The top is a double layer of 1/2" board on the top and a 1/4" board for the "ceiling". This forms an area for the wiring so it is not visible inside the camber and routed out of the way. My tools and wire spool are sitting in the area that is the wiring chamber. The top is sitting here upside-down. Wiring is almost run except for the last two ceiling fixtures that go on you right viewing it here. (black and white wires) 

Here it is with the 1/4" panel installed.




The whole chamber screws together very easily. Easy to move the pieces and assemble where you want it. Takes me about 1 hour to assemble the whole chamber. Here is the top with it installed in the chamber. You can see the fixtures and the plug ins ready for the various items.
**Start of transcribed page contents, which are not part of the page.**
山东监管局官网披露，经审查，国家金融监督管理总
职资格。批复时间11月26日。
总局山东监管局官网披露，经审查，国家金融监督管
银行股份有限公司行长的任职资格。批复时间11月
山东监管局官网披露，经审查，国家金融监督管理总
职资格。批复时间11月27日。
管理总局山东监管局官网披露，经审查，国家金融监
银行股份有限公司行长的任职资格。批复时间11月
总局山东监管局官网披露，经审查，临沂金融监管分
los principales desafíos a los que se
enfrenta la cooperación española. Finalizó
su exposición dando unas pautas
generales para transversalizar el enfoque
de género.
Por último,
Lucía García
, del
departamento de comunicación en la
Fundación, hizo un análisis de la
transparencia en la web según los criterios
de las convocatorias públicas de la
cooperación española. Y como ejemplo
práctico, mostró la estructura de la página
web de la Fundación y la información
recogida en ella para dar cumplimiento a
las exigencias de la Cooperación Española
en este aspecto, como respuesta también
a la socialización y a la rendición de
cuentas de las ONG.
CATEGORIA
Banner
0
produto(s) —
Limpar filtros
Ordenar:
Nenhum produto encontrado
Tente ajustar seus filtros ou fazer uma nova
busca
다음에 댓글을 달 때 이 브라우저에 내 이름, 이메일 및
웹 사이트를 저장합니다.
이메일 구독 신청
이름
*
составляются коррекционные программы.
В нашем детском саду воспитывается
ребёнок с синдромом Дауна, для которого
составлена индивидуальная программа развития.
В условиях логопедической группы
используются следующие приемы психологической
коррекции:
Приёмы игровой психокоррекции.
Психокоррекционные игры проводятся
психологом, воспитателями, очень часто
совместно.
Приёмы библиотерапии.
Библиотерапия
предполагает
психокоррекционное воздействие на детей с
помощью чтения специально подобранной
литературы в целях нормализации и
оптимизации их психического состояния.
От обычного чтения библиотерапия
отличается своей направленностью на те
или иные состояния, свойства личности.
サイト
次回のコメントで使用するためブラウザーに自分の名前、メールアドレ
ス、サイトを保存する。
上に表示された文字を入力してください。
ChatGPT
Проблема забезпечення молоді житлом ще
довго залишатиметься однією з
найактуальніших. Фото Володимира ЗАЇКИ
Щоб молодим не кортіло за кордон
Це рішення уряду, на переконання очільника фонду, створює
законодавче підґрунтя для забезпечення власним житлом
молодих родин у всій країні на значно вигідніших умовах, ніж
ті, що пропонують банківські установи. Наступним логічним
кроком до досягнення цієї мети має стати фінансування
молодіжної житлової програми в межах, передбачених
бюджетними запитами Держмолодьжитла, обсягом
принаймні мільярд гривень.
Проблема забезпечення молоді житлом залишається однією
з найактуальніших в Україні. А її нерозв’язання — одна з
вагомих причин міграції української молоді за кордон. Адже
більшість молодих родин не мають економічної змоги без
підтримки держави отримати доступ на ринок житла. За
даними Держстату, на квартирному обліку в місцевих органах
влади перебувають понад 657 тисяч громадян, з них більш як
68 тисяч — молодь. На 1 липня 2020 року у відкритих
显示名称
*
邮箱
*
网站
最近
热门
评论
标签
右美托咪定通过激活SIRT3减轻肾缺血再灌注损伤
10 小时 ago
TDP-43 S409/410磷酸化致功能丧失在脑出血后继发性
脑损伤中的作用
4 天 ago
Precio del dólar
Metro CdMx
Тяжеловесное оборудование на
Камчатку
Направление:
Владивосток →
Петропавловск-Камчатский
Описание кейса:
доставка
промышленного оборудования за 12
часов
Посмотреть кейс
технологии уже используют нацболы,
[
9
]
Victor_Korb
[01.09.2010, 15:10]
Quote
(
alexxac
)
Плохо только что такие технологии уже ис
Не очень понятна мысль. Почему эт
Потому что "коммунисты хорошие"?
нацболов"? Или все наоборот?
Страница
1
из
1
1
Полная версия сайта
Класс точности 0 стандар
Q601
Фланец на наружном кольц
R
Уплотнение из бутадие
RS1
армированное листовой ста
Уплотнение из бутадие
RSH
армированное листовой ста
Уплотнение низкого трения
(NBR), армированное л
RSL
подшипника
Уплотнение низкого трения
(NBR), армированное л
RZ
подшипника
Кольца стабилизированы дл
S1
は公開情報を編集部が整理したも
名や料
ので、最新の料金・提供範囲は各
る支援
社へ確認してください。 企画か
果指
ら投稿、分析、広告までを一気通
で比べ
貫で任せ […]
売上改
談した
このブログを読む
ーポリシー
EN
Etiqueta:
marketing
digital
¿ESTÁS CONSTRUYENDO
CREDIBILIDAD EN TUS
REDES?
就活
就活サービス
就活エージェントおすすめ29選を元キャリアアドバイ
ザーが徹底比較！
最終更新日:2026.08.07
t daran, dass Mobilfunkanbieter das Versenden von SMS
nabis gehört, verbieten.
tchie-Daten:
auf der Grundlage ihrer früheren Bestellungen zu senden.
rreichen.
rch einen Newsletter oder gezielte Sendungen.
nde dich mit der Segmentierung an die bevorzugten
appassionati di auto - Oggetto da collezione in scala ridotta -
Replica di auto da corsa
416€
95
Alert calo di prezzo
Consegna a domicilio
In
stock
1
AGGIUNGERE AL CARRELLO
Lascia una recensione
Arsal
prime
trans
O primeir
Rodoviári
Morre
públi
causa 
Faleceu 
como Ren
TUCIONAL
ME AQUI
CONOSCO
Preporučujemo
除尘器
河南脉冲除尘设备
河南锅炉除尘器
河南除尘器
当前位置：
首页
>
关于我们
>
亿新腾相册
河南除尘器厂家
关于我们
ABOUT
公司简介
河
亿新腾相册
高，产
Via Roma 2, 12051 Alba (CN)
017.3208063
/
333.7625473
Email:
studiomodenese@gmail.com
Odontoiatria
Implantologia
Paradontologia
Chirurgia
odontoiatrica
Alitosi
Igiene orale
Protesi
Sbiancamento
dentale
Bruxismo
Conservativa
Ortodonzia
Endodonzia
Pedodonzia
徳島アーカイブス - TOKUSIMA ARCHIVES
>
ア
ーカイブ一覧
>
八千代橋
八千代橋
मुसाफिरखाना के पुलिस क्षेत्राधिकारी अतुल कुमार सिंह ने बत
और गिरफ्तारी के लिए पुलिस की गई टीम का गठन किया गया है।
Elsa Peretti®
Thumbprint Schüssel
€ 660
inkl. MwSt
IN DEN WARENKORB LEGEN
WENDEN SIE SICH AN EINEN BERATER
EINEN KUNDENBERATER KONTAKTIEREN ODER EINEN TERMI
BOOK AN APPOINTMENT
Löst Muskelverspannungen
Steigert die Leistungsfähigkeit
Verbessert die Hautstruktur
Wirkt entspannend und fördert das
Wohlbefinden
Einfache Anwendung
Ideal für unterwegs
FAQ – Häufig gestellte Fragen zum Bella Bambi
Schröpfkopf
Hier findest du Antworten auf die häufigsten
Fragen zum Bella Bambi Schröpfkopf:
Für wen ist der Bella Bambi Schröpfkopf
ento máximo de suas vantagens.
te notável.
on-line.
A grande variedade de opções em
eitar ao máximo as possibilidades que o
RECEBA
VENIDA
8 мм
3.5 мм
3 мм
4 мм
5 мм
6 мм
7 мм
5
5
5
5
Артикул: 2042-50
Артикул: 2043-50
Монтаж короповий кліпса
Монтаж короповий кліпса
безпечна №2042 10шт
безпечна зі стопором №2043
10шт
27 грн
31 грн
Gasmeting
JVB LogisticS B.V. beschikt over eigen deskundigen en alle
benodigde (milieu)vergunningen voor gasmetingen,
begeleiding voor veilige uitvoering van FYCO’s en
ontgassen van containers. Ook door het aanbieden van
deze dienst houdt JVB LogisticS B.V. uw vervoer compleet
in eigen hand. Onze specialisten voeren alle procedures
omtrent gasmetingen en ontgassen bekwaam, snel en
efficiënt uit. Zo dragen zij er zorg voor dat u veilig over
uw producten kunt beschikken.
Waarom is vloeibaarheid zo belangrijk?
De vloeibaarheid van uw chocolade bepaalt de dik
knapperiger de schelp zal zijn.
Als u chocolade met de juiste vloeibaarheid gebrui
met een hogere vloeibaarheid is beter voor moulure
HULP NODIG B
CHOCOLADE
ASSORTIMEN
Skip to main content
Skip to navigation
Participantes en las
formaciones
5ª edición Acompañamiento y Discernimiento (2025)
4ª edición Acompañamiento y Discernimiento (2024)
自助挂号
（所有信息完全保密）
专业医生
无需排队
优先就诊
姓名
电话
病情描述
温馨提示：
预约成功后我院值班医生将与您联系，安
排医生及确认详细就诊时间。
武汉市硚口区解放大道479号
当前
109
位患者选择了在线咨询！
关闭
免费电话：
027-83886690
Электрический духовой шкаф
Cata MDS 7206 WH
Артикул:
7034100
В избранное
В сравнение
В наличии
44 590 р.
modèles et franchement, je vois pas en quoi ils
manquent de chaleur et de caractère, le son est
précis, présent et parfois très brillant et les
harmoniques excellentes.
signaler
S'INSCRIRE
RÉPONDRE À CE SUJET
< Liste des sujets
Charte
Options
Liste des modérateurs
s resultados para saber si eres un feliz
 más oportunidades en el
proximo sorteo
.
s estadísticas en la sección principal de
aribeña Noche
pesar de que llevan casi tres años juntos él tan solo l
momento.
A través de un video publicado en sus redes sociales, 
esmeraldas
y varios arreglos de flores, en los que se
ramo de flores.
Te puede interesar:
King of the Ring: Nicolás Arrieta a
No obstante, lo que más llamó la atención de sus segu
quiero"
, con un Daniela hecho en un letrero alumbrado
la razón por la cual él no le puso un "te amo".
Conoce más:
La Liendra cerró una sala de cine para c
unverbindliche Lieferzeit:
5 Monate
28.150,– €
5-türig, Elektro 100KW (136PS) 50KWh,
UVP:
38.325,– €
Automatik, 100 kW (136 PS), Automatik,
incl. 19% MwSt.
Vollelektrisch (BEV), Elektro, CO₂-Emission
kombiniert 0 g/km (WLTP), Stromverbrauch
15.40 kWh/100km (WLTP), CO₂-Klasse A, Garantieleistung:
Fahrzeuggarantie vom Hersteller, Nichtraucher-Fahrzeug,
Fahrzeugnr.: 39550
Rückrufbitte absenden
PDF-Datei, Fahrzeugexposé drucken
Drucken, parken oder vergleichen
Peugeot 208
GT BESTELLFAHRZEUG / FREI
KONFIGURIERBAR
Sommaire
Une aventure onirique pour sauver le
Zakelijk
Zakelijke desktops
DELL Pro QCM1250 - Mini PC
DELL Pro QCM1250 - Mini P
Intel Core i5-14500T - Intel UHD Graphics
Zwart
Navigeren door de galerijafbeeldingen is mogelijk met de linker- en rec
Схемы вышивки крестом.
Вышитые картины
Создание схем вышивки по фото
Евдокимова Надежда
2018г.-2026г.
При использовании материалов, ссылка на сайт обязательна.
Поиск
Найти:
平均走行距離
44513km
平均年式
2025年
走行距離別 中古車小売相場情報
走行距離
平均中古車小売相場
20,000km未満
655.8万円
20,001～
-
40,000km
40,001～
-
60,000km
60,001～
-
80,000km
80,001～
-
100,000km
Here's a view of the front so you can see the wiring chamber. I have 4 outlets installed on the left. I need:
CHE
Basking
UVB
Ambient light
All on their own circuit.

The Larger white cord wrapped up is the only cord that will exit the chamber to plug into a wall outlet.




Now the front panel with the thermostats installed in it is wired up along with all the items so it is ready to go.

IN the picture below - From the leftmost outlet:

1st smart timer has the UVB plugged in
2nd smart timer has the ambient lighting plugged in.
3rd smart timer has the thermostat for the basking light (overheat protection) and then the basking light plugs into that thermostat.
The 4th outlet has the heating thermostat plugged in and the CHE is plugged into that thermostat.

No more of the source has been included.